## DESCRIPTION OF THE TASK
Without the images, set down each entry exactly.

(Collected data)
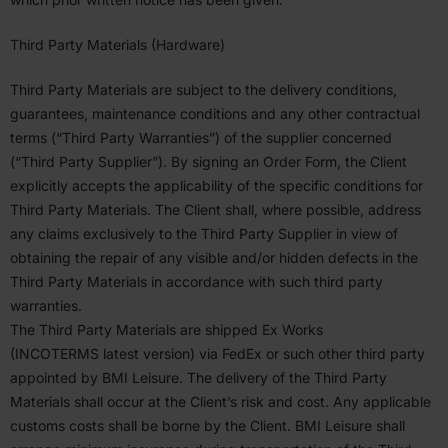
Third Party Materials (Hardware)
Third Party Materials are subject to the delivery condi­tions,
guarantees, mainte­nance condi­tions and any other contractual
terms (“Third Party Warranties”) of the supplier concerned
(“Third Party Supplier”). By signing an Order Form, the Client
explicitly accepts the applic­a­bility of the specific condi­tions for
Third Party Materials. The Client shall, where possible, address
any claims exclu­sively to the Third Party Supplier in view of
obtaining the repair of any visible and/or hidden defects in the
Third Party Materials in accor­dance with such third party
warranties.
The Third Party Materials are shipped Ex Works
(
INCOTERMS
latest version) via FedEx or such other third party
appointed by
BMI
Leisure. The delivery of the Third Party
Materials shall occur at the Client’s risk and cost. Any applicable
customs costs shall be borne by the Client.
BMI
Leisure shall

## SOLUTION TO THIS EXERCISE
Third Party Materials (Hardware)
Third Party Materials are subject to the delivery condi­tions,
guarantees, mainte­nance condi­tions and any other contractual
terms (“Third Party Warranties”) of the supplier concerned
(“Third Party Supplier”). By signing an Order Form, the Client
explicitly accepts the applic­a­bility of the specific condi­tions for
Third Party Materials. The Client shall, where possible, address
any claims exclu­sively to the Third Party Supplier in view of
obtaining the repair of any visible and/or hidden defects in the
Third Party Materials in accor­dance with such third party
warranties.
The Third Party Materials are shipped Ex Works
(
INCOTERMS
latest version) via FedEx or such other third party
appointed by
BMI
Leisure. The delivery of the Third Party
Materials shall occur at the Client’s risk and cost. Any applicable
customs costs shall be borne by the Client.
BMI
Leisure shall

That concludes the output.